Other common problems:
- Keep shutter speeds UP, even with image-stabilisation
- Avoid cropping, it kills image quality
- Beware of atmospheric pollution when shooting at distance

Avoid cropping, eh?!

My A7riii can crop just fine and keep excellent IQ.
 
Avoid cropping, eh?!

My A7riii can crop just fine and keep excellent IQ.

Then it must be truly amazing before cropping. Having tons of pixels helps a bit, but can do nothing to avoid the physics of lens performance - as resolution demands go up (ie when cropping) then sharpness goes down. Hence smaller format cameras deliver lower image quality than larger formats.
 
  • Like
Reactions: Nod
I am using a crop sensor DSLR -Nikon D7100 unsure what the effect will be at full focal lenght (apart from being very close the birds).

I am looking forward to adding the teleconverter (1.4x) to see the effect!
 
Last edited:
I use my 150 - 600 on a D7200 and have the 1.4 converter and to be honest I've only used it a few times and found it makes the images softer and drops you to f9 wide open
 
that lens has an half inch thick piece of glass as a front element. what protection do you think a 1mm filter if gonna give you ? the "UV Filter for protection" is the most non sense argument ever. those things break with a tap of a finger (and those uv filter shattering that easily are more likely to damage front elements than whatever broke them on the first place). Most lenses front elements, you can hit them with a hammer and they wont break/mark.

Use your lens hood
 
that lens has an half inch thick piece of glass as a front element. what protection do you think a 1mm filter if gonna give you ? the "UV Filter for protection" is the most non sense argument ever. those things break with a tap of a finger (and those uv filter shattering that easily are more likely to damage front elements than whatever broke them on the first place). Most lenses front elements, you can hit them with a hammer and they wont break/mark.

Use your lens hood
Being new to this means that I get to ask stupid questions I guess.

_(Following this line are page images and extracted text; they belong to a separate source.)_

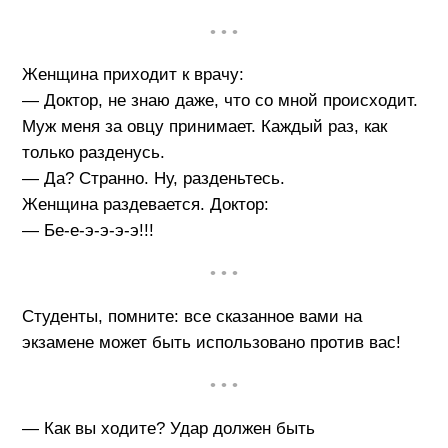
• • •
Женщина приходит к врачу:
— Доктор, не знаю даже, что со мной происходит.
Муж меня за овцу принимает. Каждый раз, как
только разденусь.
— Да? Странно. Ну, разденьтесь.
Женщина раздевается. Доктор:
— Бе-е-э-э-э-э!!!
• • •
Студенты, помните: все сказанное вами на
экзамене может быть использовано против вас!
• • •
— Как вы ходите? Удар должен быть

Thanks to everyone for the advice
 
The UV filter isn't to protect your lens from taking a hammer or whatever else brute force.
Protects the front element agains splashes (eg: sea water which can be harmful to coating), in my case against finger prints in certain situations.
Something when I am carrying the lens if the cap hasn't been fitted on properly, it can come off and front element could get scratched. May be it has never happened to you but we are all human and it only needs to happen once for your expensive lens to reduce its value drastically.
I rarely use it while shooting, I use my hood as everyone else mentioned but in certain cases it saved me from grief.